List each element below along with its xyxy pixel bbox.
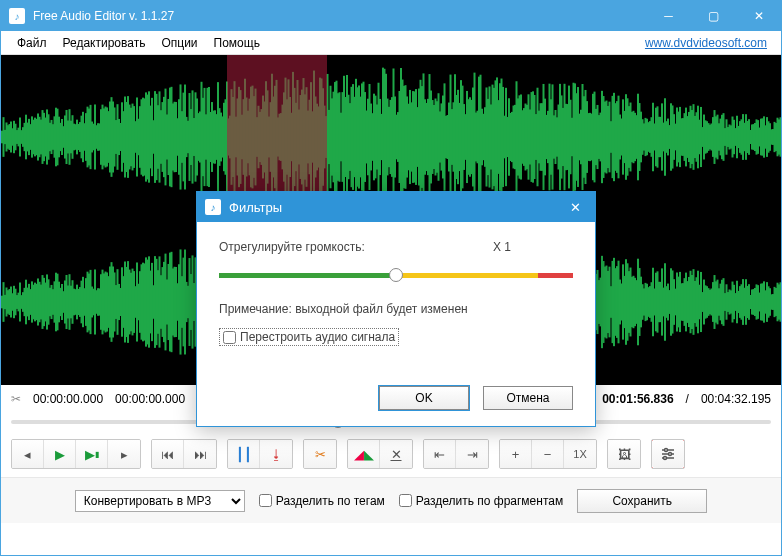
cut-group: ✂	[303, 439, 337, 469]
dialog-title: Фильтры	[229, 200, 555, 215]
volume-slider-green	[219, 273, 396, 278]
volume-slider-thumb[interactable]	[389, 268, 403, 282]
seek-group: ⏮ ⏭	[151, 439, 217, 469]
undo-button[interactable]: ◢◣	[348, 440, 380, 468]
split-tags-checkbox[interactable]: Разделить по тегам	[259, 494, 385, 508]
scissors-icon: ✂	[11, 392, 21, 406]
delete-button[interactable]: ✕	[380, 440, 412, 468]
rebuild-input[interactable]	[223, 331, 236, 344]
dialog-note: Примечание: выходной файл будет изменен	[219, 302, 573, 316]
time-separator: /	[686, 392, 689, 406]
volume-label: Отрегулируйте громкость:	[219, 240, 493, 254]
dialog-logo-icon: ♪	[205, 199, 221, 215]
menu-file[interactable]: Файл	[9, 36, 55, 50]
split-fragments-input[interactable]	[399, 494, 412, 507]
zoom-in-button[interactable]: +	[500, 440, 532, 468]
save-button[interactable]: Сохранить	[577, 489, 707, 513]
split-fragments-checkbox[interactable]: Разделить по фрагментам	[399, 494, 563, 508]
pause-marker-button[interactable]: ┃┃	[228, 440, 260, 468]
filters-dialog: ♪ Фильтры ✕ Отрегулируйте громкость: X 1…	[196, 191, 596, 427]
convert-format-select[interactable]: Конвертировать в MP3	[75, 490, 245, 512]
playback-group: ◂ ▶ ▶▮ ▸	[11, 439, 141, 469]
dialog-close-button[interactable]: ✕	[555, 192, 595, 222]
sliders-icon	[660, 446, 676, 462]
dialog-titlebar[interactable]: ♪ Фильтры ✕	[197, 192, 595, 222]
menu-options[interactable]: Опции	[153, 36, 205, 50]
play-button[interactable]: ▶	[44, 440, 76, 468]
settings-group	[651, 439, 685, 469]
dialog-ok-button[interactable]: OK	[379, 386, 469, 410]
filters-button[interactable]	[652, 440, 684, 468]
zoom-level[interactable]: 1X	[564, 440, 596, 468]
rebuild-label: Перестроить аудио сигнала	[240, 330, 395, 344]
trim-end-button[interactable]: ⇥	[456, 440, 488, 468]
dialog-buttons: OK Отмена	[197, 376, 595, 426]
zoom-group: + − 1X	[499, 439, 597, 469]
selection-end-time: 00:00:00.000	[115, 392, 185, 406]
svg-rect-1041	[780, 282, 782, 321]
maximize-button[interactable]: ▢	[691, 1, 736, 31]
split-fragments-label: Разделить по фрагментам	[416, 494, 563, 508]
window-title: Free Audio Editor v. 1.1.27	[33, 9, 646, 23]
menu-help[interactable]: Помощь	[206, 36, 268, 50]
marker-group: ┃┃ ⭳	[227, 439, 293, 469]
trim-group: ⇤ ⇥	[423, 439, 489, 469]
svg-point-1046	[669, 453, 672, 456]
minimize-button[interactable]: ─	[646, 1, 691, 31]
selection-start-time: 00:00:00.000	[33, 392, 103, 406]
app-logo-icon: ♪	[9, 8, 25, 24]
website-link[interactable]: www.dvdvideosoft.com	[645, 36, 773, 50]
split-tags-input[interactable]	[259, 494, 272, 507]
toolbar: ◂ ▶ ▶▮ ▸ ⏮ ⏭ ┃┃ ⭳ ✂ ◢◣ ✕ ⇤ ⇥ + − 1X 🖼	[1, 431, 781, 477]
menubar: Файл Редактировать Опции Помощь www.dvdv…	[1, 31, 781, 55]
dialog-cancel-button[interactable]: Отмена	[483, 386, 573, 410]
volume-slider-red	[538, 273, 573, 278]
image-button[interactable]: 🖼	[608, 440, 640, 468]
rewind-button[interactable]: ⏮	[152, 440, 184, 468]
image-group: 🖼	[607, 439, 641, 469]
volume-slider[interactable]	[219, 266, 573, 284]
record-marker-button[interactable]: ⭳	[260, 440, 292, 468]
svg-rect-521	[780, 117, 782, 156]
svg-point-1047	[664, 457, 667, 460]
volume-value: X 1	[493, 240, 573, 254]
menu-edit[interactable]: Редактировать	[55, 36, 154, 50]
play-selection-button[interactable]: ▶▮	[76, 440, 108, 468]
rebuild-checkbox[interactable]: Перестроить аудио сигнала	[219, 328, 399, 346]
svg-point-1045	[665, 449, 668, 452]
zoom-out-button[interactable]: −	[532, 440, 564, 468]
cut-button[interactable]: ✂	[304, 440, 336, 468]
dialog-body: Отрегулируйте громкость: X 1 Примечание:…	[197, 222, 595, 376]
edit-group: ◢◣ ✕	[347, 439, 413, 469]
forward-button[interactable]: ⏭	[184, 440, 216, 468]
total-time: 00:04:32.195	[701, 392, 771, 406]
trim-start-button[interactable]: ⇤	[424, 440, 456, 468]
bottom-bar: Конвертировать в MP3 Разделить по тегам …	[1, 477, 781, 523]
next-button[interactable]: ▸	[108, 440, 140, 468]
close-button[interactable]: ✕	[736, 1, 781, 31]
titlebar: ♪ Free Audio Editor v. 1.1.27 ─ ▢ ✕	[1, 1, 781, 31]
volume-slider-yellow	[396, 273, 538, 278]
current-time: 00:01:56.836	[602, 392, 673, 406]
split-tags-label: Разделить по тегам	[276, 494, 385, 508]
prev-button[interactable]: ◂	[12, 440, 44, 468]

--

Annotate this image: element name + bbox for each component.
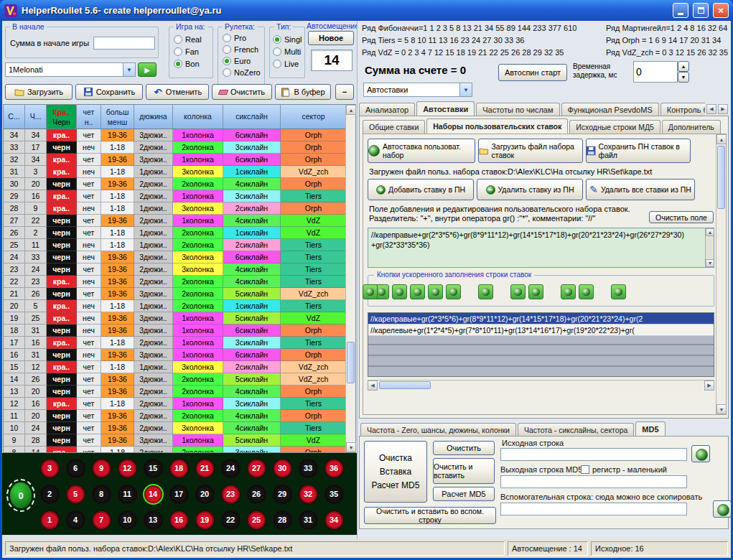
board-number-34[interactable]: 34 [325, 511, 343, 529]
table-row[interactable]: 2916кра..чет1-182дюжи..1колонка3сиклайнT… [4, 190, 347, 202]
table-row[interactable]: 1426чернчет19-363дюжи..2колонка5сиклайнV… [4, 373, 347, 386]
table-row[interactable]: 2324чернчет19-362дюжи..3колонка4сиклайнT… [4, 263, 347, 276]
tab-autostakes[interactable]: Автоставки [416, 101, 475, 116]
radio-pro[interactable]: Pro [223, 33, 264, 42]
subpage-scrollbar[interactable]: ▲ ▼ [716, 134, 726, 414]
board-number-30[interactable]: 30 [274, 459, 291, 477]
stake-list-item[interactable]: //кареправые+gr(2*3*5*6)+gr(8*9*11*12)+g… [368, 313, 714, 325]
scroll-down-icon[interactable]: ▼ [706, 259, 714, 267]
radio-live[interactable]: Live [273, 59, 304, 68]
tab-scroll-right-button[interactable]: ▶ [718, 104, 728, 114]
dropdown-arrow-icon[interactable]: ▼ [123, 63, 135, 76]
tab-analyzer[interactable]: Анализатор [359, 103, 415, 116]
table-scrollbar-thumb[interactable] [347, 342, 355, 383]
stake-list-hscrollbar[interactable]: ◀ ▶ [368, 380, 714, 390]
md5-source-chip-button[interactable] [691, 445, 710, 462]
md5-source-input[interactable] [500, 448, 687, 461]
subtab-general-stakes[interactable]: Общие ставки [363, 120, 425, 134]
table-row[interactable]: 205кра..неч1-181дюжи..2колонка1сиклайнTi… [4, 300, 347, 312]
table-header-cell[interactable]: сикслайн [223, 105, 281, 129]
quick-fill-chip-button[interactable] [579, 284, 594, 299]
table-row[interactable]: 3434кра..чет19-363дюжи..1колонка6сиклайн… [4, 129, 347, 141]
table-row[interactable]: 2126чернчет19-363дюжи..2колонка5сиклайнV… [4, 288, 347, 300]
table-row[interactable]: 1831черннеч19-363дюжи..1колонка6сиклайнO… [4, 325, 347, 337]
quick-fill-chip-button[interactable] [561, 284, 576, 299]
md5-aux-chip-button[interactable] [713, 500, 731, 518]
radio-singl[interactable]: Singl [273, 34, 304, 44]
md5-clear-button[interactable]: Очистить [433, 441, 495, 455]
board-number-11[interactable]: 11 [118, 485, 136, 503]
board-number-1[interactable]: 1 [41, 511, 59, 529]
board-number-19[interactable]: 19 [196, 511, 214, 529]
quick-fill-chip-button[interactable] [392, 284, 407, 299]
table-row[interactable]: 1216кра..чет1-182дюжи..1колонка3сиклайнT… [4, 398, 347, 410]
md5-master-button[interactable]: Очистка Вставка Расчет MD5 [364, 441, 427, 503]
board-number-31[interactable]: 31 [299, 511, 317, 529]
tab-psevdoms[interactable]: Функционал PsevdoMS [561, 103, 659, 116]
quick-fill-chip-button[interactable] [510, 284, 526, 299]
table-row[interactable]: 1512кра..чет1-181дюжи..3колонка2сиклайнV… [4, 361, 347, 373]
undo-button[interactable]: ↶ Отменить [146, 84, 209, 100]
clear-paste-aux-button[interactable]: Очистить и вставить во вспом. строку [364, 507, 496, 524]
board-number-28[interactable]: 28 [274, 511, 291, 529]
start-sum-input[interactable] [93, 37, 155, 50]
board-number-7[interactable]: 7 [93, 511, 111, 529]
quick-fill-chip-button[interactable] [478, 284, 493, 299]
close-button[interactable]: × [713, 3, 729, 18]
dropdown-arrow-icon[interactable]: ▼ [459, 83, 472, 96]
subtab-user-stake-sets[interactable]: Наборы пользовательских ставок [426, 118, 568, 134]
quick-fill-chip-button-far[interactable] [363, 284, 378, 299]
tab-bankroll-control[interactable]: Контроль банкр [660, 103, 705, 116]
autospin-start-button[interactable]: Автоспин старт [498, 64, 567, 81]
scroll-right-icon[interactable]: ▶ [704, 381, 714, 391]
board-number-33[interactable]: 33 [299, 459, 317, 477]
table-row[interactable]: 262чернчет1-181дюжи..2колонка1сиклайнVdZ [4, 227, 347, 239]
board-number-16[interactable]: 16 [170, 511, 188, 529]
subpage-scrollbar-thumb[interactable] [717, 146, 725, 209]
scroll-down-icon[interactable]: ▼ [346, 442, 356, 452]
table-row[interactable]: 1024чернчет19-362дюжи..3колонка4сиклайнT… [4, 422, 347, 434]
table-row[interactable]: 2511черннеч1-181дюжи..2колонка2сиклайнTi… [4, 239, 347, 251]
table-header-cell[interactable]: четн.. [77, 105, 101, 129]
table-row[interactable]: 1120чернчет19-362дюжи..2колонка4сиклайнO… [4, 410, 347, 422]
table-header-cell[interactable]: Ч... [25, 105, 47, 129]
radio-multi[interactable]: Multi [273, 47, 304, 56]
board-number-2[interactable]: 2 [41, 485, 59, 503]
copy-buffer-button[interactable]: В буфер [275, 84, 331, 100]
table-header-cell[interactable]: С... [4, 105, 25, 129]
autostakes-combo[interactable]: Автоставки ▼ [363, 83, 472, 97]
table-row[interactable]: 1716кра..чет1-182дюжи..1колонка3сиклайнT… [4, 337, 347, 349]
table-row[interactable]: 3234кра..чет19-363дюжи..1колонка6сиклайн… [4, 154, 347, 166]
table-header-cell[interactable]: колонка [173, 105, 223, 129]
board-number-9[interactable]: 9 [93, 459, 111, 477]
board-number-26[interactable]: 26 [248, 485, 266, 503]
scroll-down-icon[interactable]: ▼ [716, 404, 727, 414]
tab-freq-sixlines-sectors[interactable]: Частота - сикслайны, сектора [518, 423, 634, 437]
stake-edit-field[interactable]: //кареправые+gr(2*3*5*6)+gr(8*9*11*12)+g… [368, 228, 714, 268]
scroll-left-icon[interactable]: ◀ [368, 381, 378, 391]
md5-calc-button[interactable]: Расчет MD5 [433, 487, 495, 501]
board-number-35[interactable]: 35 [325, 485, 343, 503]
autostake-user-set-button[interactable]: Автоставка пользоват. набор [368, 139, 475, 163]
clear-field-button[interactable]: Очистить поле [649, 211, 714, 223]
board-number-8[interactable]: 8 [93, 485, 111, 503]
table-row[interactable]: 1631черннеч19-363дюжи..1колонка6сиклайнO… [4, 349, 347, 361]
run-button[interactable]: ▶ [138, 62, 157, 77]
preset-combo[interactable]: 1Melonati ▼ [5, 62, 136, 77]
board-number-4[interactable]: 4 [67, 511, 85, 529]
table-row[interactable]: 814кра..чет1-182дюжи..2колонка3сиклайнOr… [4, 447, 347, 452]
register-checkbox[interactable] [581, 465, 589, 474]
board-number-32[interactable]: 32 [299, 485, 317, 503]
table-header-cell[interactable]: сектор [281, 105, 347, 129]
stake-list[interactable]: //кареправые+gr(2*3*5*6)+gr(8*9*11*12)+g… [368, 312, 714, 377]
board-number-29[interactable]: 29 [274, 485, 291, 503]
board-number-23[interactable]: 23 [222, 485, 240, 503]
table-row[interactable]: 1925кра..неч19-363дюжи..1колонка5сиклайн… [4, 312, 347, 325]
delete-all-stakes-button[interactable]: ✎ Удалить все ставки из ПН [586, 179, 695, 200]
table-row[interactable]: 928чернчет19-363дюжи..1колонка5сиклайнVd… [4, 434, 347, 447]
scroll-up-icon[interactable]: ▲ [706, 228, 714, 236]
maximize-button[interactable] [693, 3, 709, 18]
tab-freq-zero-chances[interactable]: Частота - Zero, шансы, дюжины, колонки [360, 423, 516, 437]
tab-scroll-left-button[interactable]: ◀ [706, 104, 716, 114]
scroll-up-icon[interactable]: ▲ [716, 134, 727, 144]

-- Work instructions --
For this exercise, copy every line of the data that holds "maximize".

-- Solution below --
maximize-button[interactable]: ▢	[691, 1, 736, 31]
maximize-button[interactable] [693, 3, 709, 18]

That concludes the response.